Digital systems are at the heart of every business. From sending and receiving emails, to customers accessing your website, technology is crucial to business operations. However, as with all things valuable, there’s always a malicious actor out there looking to exploit it.
Imagine one day you come to work to find your website inaccessible, or your internal systems compromised. You discover a huge surge of artificial traffic is impacting systems and bringing your business to a standstill. What would you do? What CAN you do?
This is the reality of experiencing a DDoS attack.
This guide aims to equip you with all essential knowledge and tools necessary for protecting against these malicious attacks which can be hugely detrimental. We’ll equip you with effect methods to safeguard your organistion from the potential damages resulting from a DDoS attack and help maintain business continuity.
Understanding DDoS Attacks
DDoS, or distributed denial of service (DDoS), attacks are malicious attempts to disrupt normal operation and gain access to business data. This is done by flooding the targeted server with artificially generated traffic from compromised IP addresses located throughout the internet.
These types of attacks aim to overwhelm servers using excessive amounts of traffic in order for attackers to slow down or cease service of the target site.
A similar type of attack is a DOS attack denial-of-service attack, but there are distinct differences between the two.
A core distinction between a DoS attack and its DDoS counterpart lies within how much disruption takes place. DDoS involves multiple distinct IPs all bombarding at once, whereas traditional DoS happens via just one attacking point. This means DDoS attacks are more harmful than their DoS counterparts and therefore businesses which rely heavily on their websites uptime and e-commerce channels must consider a solution to defend against such attacks.
Different Types of DDoS Attacks
DDoS attacks can be split into three main classifications: volumetric, protocol-related, and application.
Volumetric assaults cause bottlenecking on a network by consuming available bandwidth between devices and the internet.

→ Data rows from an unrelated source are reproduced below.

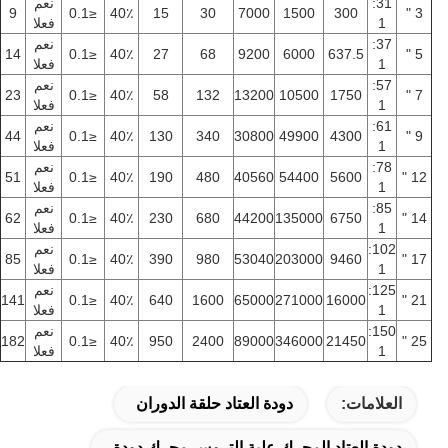
31:
نعم
9
≤0.1
40٪
15
30
7000
1500
300
3 "
1
فعلا
37:
نعم
14
≤0.1
40٪
27
68
9200
6000
637.5
5 "
1
فعلا
57:
نعم
23
≤0.1
40٪
58
132
13200
10500
1750
7 "
1
فعلا
61:
نعم
44
≤0.1
40٪
130
340
30800
49900
4300
9 "
1
فعلا
78:
نعم
51
≤0.1
40٪
190
480
40560
54400
5600
12 "
1
فعلا
85:
نعم
62
≤0.1
40٪
230
680
44200
135000
6750
14 "
1
فعلا
102:
نعم
85
≤0.1
40٪
390
980
53040
203000
9460
17 "
1
فعلا
125:
نعم
141
≤0.1
40٪
640
1600
65000
271000
16000
21 "
1
فعلا
150:
نعم
182
≤0.1
40٪
950
2400
89000
346000
21450
25 "
1
فعلا
العلامات:
دودة العتاد حلقة الدوران
دودة العتاد المحرك,علبة التروس محرك دودة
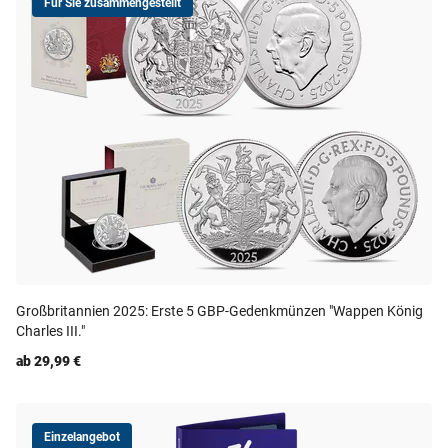
Für Sie zusammengestellt
Großbritannien 2025: Erste 5 GBP-Gedenkmünzen "Wappen König
Charles III."
ab 29,99 €
Einzelangebot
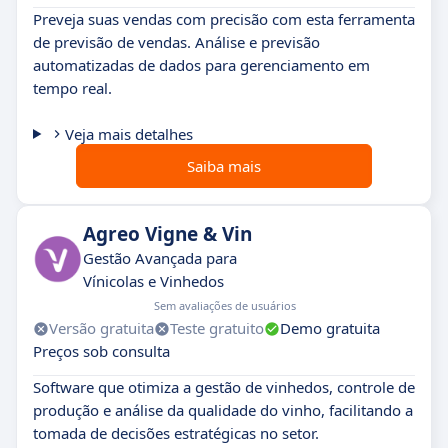
Preveja suas vendas com precisão com esta ferramenta
de previsão de vendas. Análise e previsão
automatizadas de dados para gerenciamento em
tempo real.
Veja mais detalhes
Saiba mais
Agreo Vigne & Vin
Gestão Avançada para
Vínicolas e Vinhedos
Sem avaliações de usuários
Versão gratuita
Teste gratuito
Demo gratuita
Preços sob consulta
Software que otimiza a gestão de vinhedos, controle de
produção e análise da qualidade do vinho, facilitando a
tomada de decisões estratégicas no setor.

For example, ICMP floods and UDP floods involve sending corrupted data packets to servers hosting applications that utilise UDP with false source IPs leading to high levels of response traffic coming in at once.
Protocol attacks take their toll on server or network assets via tactics like SYN flooding—which fills victims’ systems with requests prompting them to establish connections but never receive confirmation resulting in choked connections not being completed—and even targeting critical components such as the Internet Control Message Protocol needed for communication among machines over the net too may come under attack.
HTTP Floods (aka apps based) leverage exploits directed at web page generation & delivery through swarms of bogus HTTP queries exhausting resources within causing disruption/outages all while disguising themselves as legitimate traffic using valid URLs etc.
What Motivates People to Deploy DDoS Attacks
DDoS attacks can be driven by a range of motivations, including ideological, rivalry between businesses or simply cyber vandalism.
In some situations, hackers may even use the threat of an attack to extort money from their target. These types of attacks are sometimes used as part of more elaborate plans to draw attention away from security personnel while simultaneously exploiting known or zero-day vulnerabilities within your network. The effects of this can be devastating.
The dual pronged approach of using a DDoS attack to divert security resources whilst also undertaking other attacks is a common tactic utilised by many different malicious actors today who plan on hostilities far beyond just DDoS attacks.